I am going to start by showing a clip of the final setup and then explain the various components involved. I didn’t build any other components since the last blog post but added in bits and pieces to connect everything together. I might not be completely clear from the video how every part of the machine works but I am going to talk through every element step my step.

The Final Setup for the Rube Goldberg Machine

One major challenge during this project was how to trigger and transition from the different components I had built for the machine, all within the restricted space of my dining room. I had to find creative solutions as well as design each element to be as accurate and ‘fail proof’ as possible. This turned out to be quite a tricky task.

The Ping Pong Launcher

I decided the very first part of the machine should be the the ping pong ball launcher. This is because obviously I can’t interfere with the machine after the initial trigger and the launcher requires an operator the way it is currently designed.

Ping Pong Ball Launcher

As discussed in my previous Rube Goldberg blog post I wanted to do some experimental analysis of the launcher in order to determine the optimal spring displacement for a set launch angle and horizontal distance. I was did this quite successfully and was able to mark a location on the launcher to make it a lot more consistent.
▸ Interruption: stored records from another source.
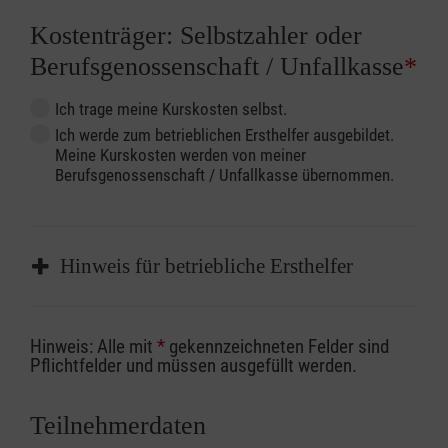
Kostenträger: Selbstzahler oder
Berufsgenossenschaft / Unfallkasse
*
Ich trage meine Kurskosten selbst.
Ich werde zum betrieblichen Ersthelfer ausgebildet.
Meine Kurskosten werden von meiner
Berufsgenossenschaft / Unfallkasse übernommen.
Hinweis für betriebliche Ersthelfer
Sofern Sie ein Kostenübernahmeverfahren
Hinweis: Alle mit
*
gekennzeichneten Felder sind
Ihrer Berufsgenossenschaft / Unfallkasse
Pflichtfelder und müssen ausgefüllt werden.
nutzen, beachten Sie bitte, dass die
Abrechnungsunterlagen spätestens zu
Teilnehmerdaten
Kursbeginn vorliegen müssen. Andernfalls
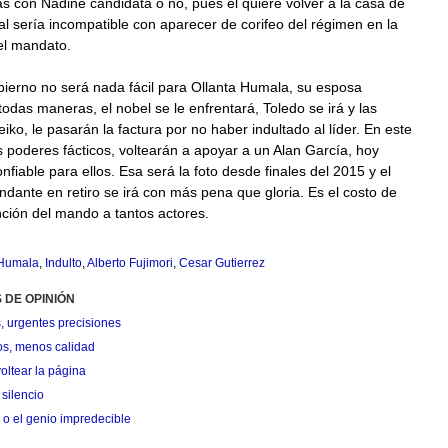
 con Nadine candidata o no, pues él quiere volver a la casa de
ual sería incompatible con aparecer de corifeo del régimen en la
el mandato.
obierno no será nada fácil para Ollanta Humala, su esposa
todas maneras, el nobel se le enfrentará, Toledo se irá y las
iko, le pasarán la factura por no haber indultado al líder. En este
s poderes fácticos, voltearán a apoyar a un Alan García, hoy
nfiable para ellos. Esa será la foto desde finales del 2015 y el
ndante en retiro se irá con más pena que gloria. Es el costo de
ción del mando a tantos actores.
 Humala
,
Indulto
,
Alberto Fujimori
,
Cesar Gutierrez
 DE OPINIÓN
, urgentes precisiones
os, menos calidad
oltear la página
silencio
 o el genio impredecible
This was extremely helpful as I didn’t want to have to worry about the launcher missing and knocking down finely balanced components farther down the line and setting of the chain reaction.

To avoid this problem every element had to be designed carefully to perform consistently and predictably.

The Buoyancy Device

The next element in the machine is the Buoyancy Device described in my last blog post. This component is triggered through the removal of a cork which lets out water held within the bottle. I decided the easiest and most effective way to do this would be to knock it out, side on, rather than pulling it out. Since the cork has to be placed in quite firmly, a significant force would need to be applied in order for it to be knocked out. This meant that simply redirecting the ping pong ball wouldn’t do the trick as it is too light (F=ma).

My next thought was to use a pendulum with a relatively large radius and starting height to build up enough momentum. This also needed to have a fair bit of mass on it so I used the steel head of a broken hammer. This can be seen in the image below.

Hammer Head Pendulum

As the head is quite heavy, a ping pong ball didn’t have enough force to knock it off of its perch on the edge of the pipe. This meant that I had to use a golf ball rather than a ping pong ball in the launcher which obviously required me to reassess the correct launch angle and spring displacement.

Since the last blog post a small change was made to the design of the Buoyancy device in that the size of the water outlet was made smaller to lower the plastic stopper less suddenly. This made the ping pong ball roll into place more consistently and less likely to fall off the side of the rails. It also slowed down the pretty rapid chain reaction quite nicely. I managed to do this by drilling a hole in the cork and fitting a wooden dowel inside. Blue food dye was also put into the water to make the process more clear on the final video.

Adapted Buoyancy Device

Throughout the various attempts of the machine the pendulum and buoyancy device were extremely reliable and I never had any problems with them. This was likely due to the fact that I had positioned them very carefully so that the pendulum swung in the same plane where the dowel was outstretched. This can be seen quite clearly in the image labeled ‘Hammer Head Pendulum’ shown above.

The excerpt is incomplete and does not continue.